The REST API use json to communicate with external services or users.
We then use JSON schema to validate input payloads.
pesto/api/input_schema.json
: specify the input validation schema
Example: input_schema.json
{
"image": {
"$ref": "#/definitions/Image",
"description": "Input image"
},
"dict_parameter": {
"$ref": "#/definitions/Metadata",
"description": "A dict parameter"
},
"object_parameter": {
"description": "A dict parameter with more spec, of the form {'key':'value'}",
"type": "object",
"properties": {
"key": {
"type": "string"
}
}
},
"number_parameter": {
"type": "number",
"description": "A (floating point) number parameter"
},
"integer_parameter": {
"type": "integer",
"description": "A (integer) number parameter"
},
"string_parameter": {
"type": "string",
"description": "A string parameter"
},
"required": [
"image"
]
}
pesto/api/output_schema.json
: specify the output validation schema.
Example: output_schema.json
{
"image": {
"$ref": "#/definitions/Image"
},
"areas": {
"$ref": "#/definitions/Polygons"
},
"number_output": {
"type": "number"
},
"integer_output": {
"type": "integer"
},
"dict_output": {
"$ref": "#/definitions/Metadata"
},
"string_output": {
"type": "string"
},
"image_list": {
"$ref": "#/definitions/Images"
},
"geojson": {
"description": "A Geojson.FeatureCollection containing only Polygons as geometries",
"type": "object",
"properties": {
"features": {
"type": "array",
"items": {
"$schema": "http://json-schema.org/draft-06/schema#",
"title": "GeoJSON Feature",
"type": "object",
"required": [
"type",
"properties",
"geometry"
],
"properties": {
"type": {
"type": "string",
"enum": [
"Feature"
]
},
"properties": {
"oneOf": [
{
"type": "null"
},
{
"type": "object"
}
]
},
"geometry": {
"$ref": "#/definitions/Polygon"
}
}
}
},
"type": {
"type": "string"
}
}
}
}
The json
files contain the input/output variables name and their information (type
/$ref
, description
)
Default PESTO types can be found in the source code : processing-factory/pesto-cli/pesto/cli/resources/schema/definitions.json
Requirements
PESTO provides a generic way to include any files in the final docker image using the pesto/build/requirements.json
file.
The following fields are required :
- environments: some user defined variables
- requirements: A (from,to) list, where
from
is an URI to some files andto
is the target path in the docker image - dockerBaseImage : the docker image to use as a base
Example: requirements.json
{
"environments": {
"DEEPWORK": "/deep/deliveries",
"DEEPDELIVERY": "/deep/deliveries"
},
"requirements": {
"lib1": {
"from": "file:///tmp/my-lib1",
"to": "/opt/lib1",
"type": "python"
},
"lib2": {
"from": "file:///tmp/my-lib2.tar.gz",
"to": "/opt/lib2",
"type": "pip"
},
"model": {
"from": "gs://path/to/my-model.tar.gz",
"to": "/opt/model"
}
},
"dockerBaseImage": "python:3.8-buster"
}
PESTO can handle requirements in many formats.
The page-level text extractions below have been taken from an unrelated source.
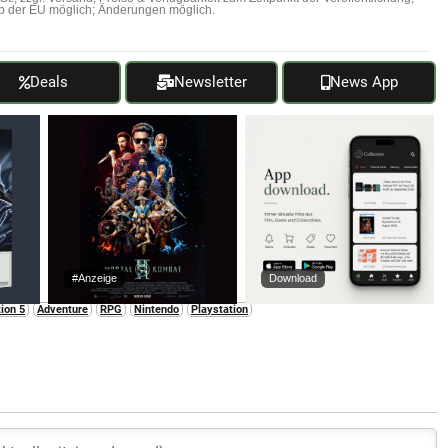
b der EU möglich; Änderungen möglich.
Deals
Newsletter
News App
#Anzeige
Download
ion 5
Adventure
RPG
Nintendo
Playstation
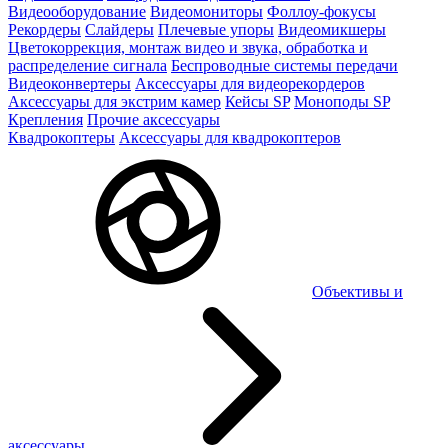
Видеооборудование
Видеомониторы
Фоллоу-фокусы
Рекордеры
Слайдеры
Плечевые упоры
Видеомикшеры
Цветокоррекция, монтаж видео и звука, обработка и
распределение сигнала
Беспроводные системы передачи
Видеоконвертеры
Аксессуары для видеорекордеров
Аксессуары для экстрим камер
Кейсы SP
Моноподы SP
Крепления
Прочие аксессуары
Квадрокоптеры
Аксессуары для квадрокоптеров
Объективы и
аксессуары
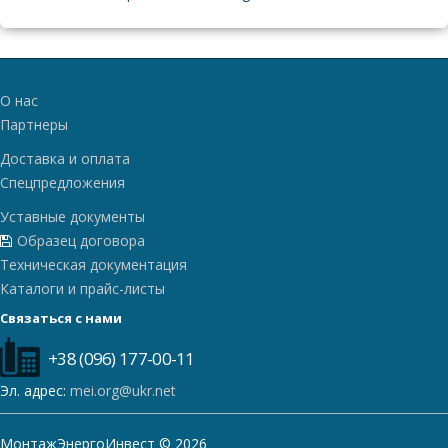
О нас
Партнеры
Доставка и оплата
Спецпредложения
Уставные документы
Образец договора
Техническая документация
Каталоги и прайс-листы
Связаться с нами
+38 (096) 177-00-11
Эл. адрес:
mei.org@ukr.net
МонтажЭнергоИнвест © 2026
Each requirement accepts an optional type
field :
- python : add the
to
path to the PYTHONPATH environment variable - pip : run a
pip install
command on the providedwheel
or setuptools compatibletar.gz
archive - default : simply copy the files (uncompressed the
tar.gz
archive)
Warning
The tar.gz with type 'python' usage is DEPRECATED and will fail with an archive build with setuptools. Such an archive contains a root folder that should be removed when adding the path to PYTHON_PATH.